*** Materials provided Section Begins ***

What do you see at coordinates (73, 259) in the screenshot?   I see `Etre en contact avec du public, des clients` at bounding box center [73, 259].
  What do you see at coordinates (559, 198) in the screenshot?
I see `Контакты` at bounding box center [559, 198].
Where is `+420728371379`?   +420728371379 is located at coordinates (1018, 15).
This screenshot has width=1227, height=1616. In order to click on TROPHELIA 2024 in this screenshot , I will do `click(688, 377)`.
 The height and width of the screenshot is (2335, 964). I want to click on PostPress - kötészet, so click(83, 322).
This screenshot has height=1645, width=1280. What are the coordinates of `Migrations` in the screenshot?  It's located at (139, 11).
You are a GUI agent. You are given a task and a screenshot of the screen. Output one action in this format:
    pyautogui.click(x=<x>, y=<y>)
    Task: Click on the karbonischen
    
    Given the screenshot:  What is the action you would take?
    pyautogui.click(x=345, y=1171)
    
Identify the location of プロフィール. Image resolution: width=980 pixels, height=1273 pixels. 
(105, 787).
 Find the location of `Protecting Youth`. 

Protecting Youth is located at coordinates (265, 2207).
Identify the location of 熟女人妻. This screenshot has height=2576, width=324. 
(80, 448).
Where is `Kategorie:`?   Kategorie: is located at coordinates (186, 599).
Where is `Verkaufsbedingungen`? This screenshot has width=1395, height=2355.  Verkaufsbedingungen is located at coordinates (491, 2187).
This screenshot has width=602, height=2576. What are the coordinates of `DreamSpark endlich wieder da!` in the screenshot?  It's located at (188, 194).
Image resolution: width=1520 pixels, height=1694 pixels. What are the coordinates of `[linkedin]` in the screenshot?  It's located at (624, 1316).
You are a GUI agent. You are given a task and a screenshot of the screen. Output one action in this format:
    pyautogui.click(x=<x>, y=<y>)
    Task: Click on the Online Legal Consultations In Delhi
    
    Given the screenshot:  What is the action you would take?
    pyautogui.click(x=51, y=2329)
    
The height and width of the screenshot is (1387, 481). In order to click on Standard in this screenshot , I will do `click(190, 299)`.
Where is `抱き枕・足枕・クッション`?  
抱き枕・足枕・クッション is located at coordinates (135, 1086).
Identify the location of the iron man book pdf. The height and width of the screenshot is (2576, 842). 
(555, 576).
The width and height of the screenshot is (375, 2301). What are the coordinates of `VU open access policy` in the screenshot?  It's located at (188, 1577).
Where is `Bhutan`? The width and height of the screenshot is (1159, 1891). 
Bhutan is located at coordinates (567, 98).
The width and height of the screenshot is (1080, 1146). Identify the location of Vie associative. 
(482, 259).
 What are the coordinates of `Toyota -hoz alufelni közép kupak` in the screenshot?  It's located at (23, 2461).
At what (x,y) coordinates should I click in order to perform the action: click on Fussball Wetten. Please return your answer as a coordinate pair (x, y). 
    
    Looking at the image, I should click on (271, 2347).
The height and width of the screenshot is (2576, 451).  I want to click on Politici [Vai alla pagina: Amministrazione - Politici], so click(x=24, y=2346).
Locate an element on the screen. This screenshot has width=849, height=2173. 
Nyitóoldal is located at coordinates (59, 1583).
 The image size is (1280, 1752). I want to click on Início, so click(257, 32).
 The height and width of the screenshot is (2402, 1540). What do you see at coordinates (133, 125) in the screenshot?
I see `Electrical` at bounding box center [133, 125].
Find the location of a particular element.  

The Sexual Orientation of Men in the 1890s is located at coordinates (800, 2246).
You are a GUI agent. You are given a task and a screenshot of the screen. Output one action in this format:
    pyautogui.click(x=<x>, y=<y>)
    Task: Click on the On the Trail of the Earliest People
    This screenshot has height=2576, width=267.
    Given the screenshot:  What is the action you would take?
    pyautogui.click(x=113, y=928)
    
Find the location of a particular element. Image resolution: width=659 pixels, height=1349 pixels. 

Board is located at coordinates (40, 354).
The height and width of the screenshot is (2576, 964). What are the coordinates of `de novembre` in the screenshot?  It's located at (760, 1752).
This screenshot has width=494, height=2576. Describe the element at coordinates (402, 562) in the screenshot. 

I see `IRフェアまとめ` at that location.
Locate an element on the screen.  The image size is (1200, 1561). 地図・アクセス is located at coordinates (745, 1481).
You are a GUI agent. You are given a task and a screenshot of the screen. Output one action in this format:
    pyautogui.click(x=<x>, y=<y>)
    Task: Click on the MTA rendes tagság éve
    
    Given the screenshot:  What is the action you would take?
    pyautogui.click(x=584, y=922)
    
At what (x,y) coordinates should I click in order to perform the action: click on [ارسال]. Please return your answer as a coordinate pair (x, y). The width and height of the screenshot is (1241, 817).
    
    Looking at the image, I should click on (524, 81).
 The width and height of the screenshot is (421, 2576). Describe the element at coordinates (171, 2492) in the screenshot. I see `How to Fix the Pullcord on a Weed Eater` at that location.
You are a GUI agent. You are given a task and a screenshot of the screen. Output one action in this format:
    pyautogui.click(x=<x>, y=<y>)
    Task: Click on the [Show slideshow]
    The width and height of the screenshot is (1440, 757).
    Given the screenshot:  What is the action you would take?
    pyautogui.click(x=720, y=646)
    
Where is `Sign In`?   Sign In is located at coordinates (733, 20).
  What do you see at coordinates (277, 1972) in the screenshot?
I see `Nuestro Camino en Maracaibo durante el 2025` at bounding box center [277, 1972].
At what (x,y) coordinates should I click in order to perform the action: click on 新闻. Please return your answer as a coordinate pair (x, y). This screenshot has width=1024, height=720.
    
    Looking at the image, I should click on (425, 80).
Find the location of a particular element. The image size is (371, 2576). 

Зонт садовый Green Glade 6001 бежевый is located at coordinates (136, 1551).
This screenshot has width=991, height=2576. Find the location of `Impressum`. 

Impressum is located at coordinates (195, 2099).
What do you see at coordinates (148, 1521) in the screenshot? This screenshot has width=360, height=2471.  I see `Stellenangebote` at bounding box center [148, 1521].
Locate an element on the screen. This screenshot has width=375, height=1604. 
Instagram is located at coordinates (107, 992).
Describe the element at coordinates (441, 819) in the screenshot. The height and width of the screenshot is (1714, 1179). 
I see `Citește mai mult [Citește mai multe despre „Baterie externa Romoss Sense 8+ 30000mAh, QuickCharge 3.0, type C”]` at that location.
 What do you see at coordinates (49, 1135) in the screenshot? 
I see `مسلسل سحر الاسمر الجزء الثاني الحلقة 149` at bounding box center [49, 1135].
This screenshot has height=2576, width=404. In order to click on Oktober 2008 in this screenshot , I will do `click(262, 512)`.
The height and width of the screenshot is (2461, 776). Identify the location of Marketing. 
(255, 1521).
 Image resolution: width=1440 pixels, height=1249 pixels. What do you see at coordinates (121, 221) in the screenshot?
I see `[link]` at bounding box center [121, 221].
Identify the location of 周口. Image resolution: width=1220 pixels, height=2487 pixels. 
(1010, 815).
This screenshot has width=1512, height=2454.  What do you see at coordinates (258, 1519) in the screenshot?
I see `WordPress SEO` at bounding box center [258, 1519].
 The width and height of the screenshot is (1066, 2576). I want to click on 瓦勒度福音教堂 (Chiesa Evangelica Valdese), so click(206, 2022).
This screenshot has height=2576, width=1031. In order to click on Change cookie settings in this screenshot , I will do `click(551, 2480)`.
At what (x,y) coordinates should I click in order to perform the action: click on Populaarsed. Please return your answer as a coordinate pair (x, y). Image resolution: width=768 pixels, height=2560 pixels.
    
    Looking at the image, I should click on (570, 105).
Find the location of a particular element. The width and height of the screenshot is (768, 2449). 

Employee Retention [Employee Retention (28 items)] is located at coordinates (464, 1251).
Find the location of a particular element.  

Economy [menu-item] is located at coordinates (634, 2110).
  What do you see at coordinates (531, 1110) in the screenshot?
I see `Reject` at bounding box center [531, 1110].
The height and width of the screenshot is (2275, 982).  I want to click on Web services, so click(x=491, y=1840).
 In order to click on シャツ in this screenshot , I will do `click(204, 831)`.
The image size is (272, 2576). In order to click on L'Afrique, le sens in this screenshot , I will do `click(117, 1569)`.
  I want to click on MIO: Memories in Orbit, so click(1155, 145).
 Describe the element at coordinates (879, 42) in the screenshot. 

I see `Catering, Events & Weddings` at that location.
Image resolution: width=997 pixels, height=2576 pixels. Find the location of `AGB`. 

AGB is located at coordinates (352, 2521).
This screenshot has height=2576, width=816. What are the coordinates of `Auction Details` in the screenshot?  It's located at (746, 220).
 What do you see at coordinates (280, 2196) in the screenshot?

*** Materials provided Section Ends ***

Task instructions: Please transcribe only the lines in the records above running from the line that has "What do you see at coordinates (148, 1521)" through the line that has "This screenshot has height=2576, width=1031.", both included, exactly as they appear.

Exercise result:
What do you see at coordinates (148, 1521) in the screenshot? This screenshot has width=360, height=2471.  I see `Stellenangebote` at bounding box center [148, 1521].
Locate an element on the screen. This screenshot has width=375, height=1604. 
Instagram is located at coordinates (107, 992).
Describe the element at coordinates (441, 819) in the screenshot. The height and width of the screenshot is (1714, 1179). 
I see `Citește mai mult [Citește mai multe despre „Baterie externa Romoss Sense 8+ 30000mAh, QuickCharge 3.0, type C”]` at that location.
 What do you see at coordinates (49, 1135) in the screenshot? 
I see `مسلسل سحر الاسمر الجزء الثاني الحلقة 149` at bounding box center [49, 1135].
This screenshot has height=2576, width=404. In order to click on Oktober 2008 in this screenshot , I will do `click(262, 512)`.
The height and width of the screenshot is (2461, 776). Identify the location of Marketing. 
(255, 1521).
 Image resolution: width=1440 pixels, height=1249 pixels. What do you see at coordinates (121, 221) in the screenshot?
I see `[link]` at bounding box center [121, 221].
Identify the location of 周口. Image resolution: width=1220 pixels, height=2487 pixels. 
(1010, 815).
This screenshot has width=1512, height=2454.  What do you see at coordinates (258, 1519) in the screenshot?
I see `WordPress SEO` at bounding box center [258, 1519].
 The width and height of the screenshot is (1066, 2576). I want to click on 瓦勒度福音教堂 (Chiesa Evangelica Valdese), so click(206, 2022).
This screenshot has height=2576, width=1031. In order to click on Change cookie settings in this screenshot , I will do `click(551, 2480)`.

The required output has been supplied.